I have a question: Is it true that $$ \underset{\omega}{\max}\; \omega^{\top}\cdot F(\omega') \leq \underset{\omega}{\max}\; \omega^{\top}\cdot F(\omega),\; \forall \omega' $$ where the elements of the vector $\omega$ satisfy $\sum\limits_{i} \omega_{i} = 1$.
Context: I was reading the mathematical proofs of the following paper https://arxiv.org/pdf/1908.08342.pdf on multi-objective reinforcement learning and, on page 16 in the Appendix, I stumbled across the proof of the theorem 2. For this theorem, the authors defined a pseudo-metric over the space of action-value functions $Q(s, a, \omega)$, where $s$ and $a$ are respectively the state of the environment and the action performed by an actor: $$ d(Q, Q') = \underset{s, a, \omega}{\max}\; \left|\omega^{\top}\cdot \left(Q(s, a, \omega) - Q'(s, a, \omega)\right)\right| $$
Then, the goal is to show that the Bellman optimality operator $(\mathcal{T}Q)$ defined below is a contraction, i.e. that $d(\mathcal{T}Q, \mathcal{T}Q') \leq \gamma d(Q, Q')$: $$ (\mathcal{T}Q)(s, a, \omega) = r(s, a) + \gamma \mathbb{E}_{s'\sim\mathcal{P}(s'|s, a)}\left[ \arg_{Q} \underset{a', \omega'}{\max}\; \omega^{\top}\cdot Q(s', a', \omega') \right] $$
The authors were able to show that: $$ (\mathcal{T}Q)(s, a, \omega) \leq \gamma\; \underset{s', a', \omega}{\max} \left|\omega^{\top}\cdot \left(Q(s', a', \omega') - Q'(s', a', \omega')\right)\right| = \gamma d(Q, Q') $$ completing their proof.
My Problem: My problem is in the equality saying $\underset{s', a', \omega}{\max} \left|\omega^{\top}\cdot \left(Q(s', a', \omega') - Q'(s', a', \omega')\right)\right| = d(Q, Q')$. Indeed, given the definition of the metric $d$ and since we have $\omega'$ as argument to the functions instead of $\omega$, I am thinking that the equality is false and that we have instead: $$ \underset{s', a', \omega}{\max} \left|\omega^{\top}\cdot \left(Q(s', a', \omega') - Q'(s', a', \omega')\right)\right| \neq \underset{s', a', \omega}{\max} \left|\omega^{\top}\cdot \left(Q(s', a', \omega) - Q'(s', a', \omega)\right)\right| = d(Q, Q') $$ which would not be good for the proof.

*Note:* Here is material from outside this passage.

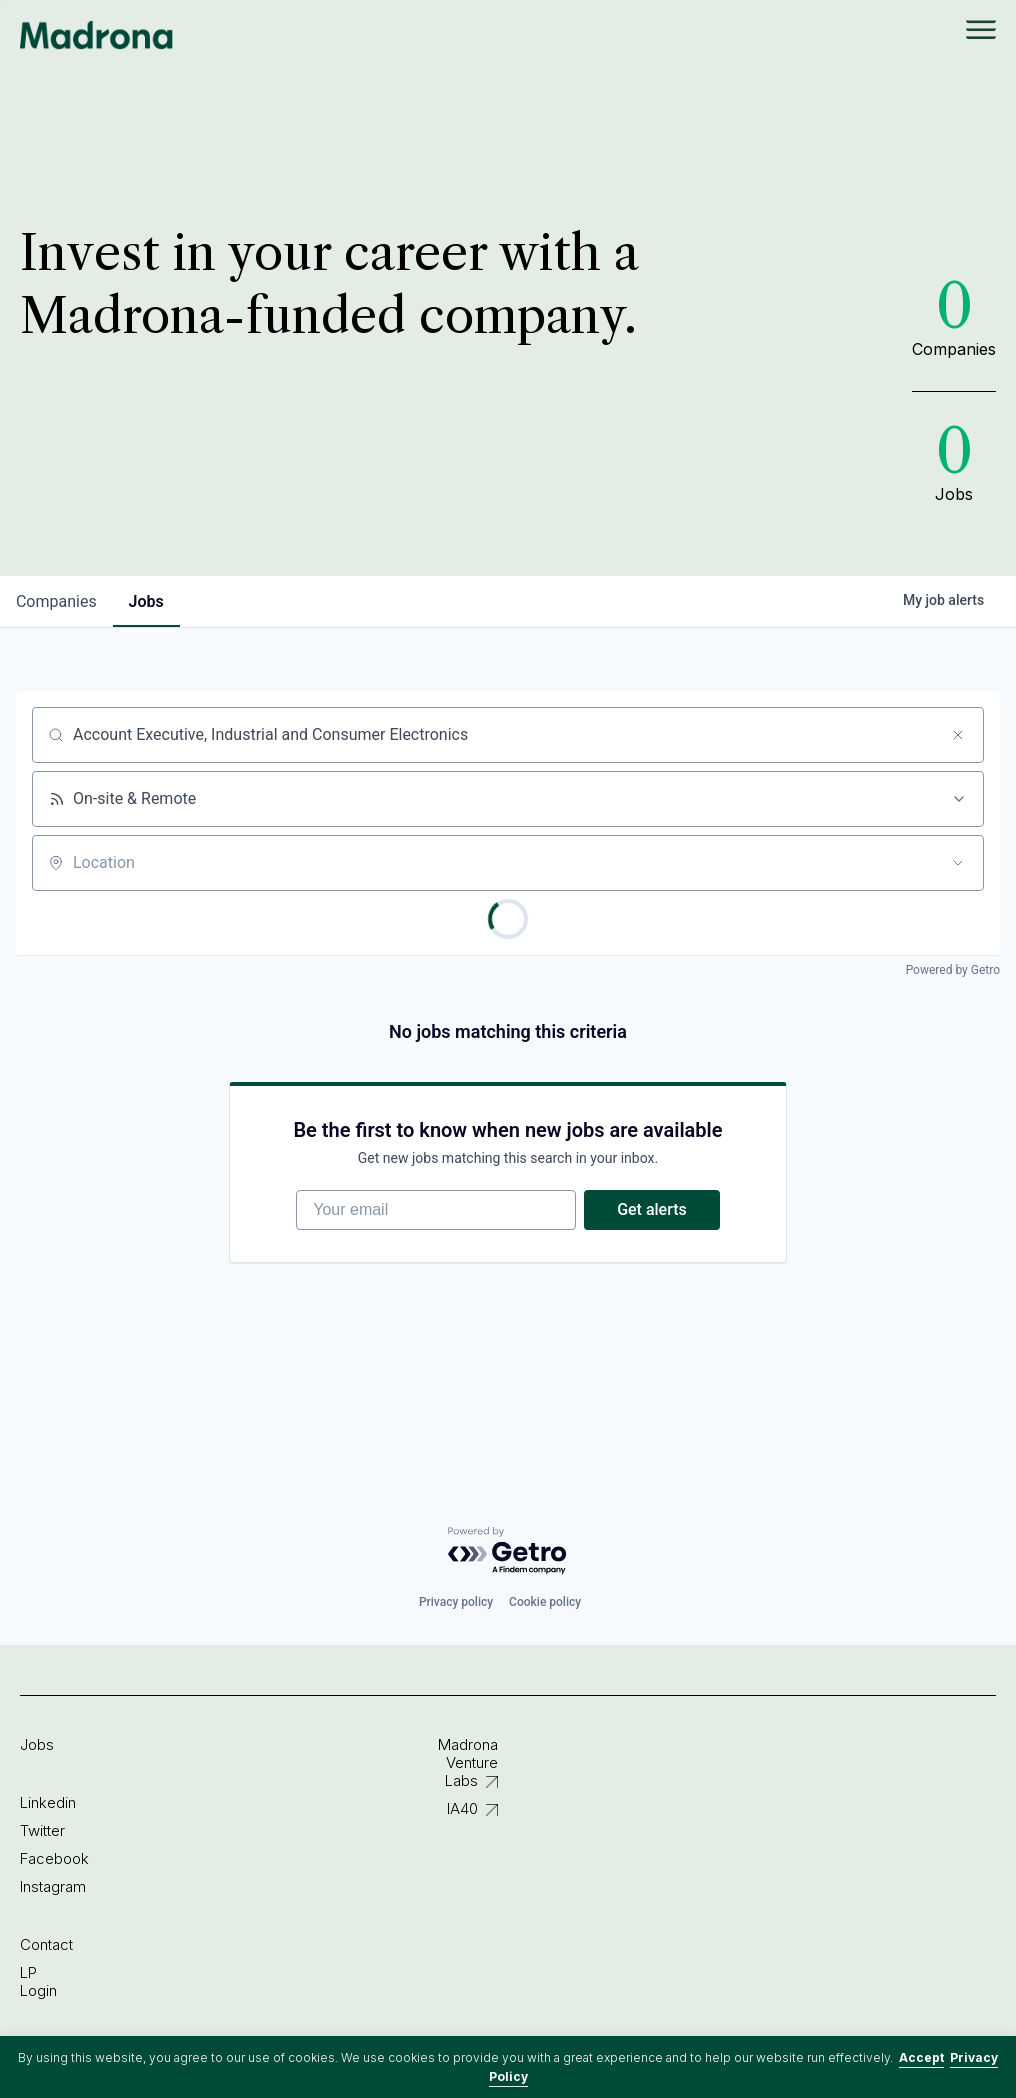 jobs (146, 601)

My solution: To make sense of the proof, I am proposing that maybe there is an omitted step where we would need the following relation: $$ \underset{s', a', \omega}{\max} \left|\omega^{\top}\cdot \left(Q(s', a', \omega') - Q'(s', a', \omega')\right)\right| \leq \underset{s', a', \omega}{\max} \left|\omega^{\top}\cdot \left(Q(s', a', \omega) - Q'(s', a', \omega)\right)\right| = d(Q, Q') $$ However, I don't know if such a relation is even valid, hence my question! My intuition tells me that the relation is true and that $\underset{\omega}{\max}\; \omega^{\top}\cdot F(\omega') \leq \underset{\omega}{\max}\; \omega^{\top}\cdot F(\omega),\; \forall \omega'$ is always valid, but I have no idea how to prove that, making me seriously doubt my intuition.
Summary of my questions:
(1) Is the relation $\underset{\omega}{\max}\; \omega^{\top}\cdot F(\omega') \leq \underset{\omega}{\max}\; \omega^{\top}\cdot F(\omega),\; \forall \omega'$ always true? And how can I show mathematically whether it is true or not?
(2) Am I right to assume that the proof is only valid if the above relation is true and used, i.e., that there is a problem in the original proof as given in the paper? Or did I miss something?
P.s.: I know that any person who wants to answer would still need to go to the paper, as not all details are necessarily included above. At first, I wanted to include every single details about the context, but then I found it would be rather lengthy. I hope that I can still get some help on the matter. Thank you!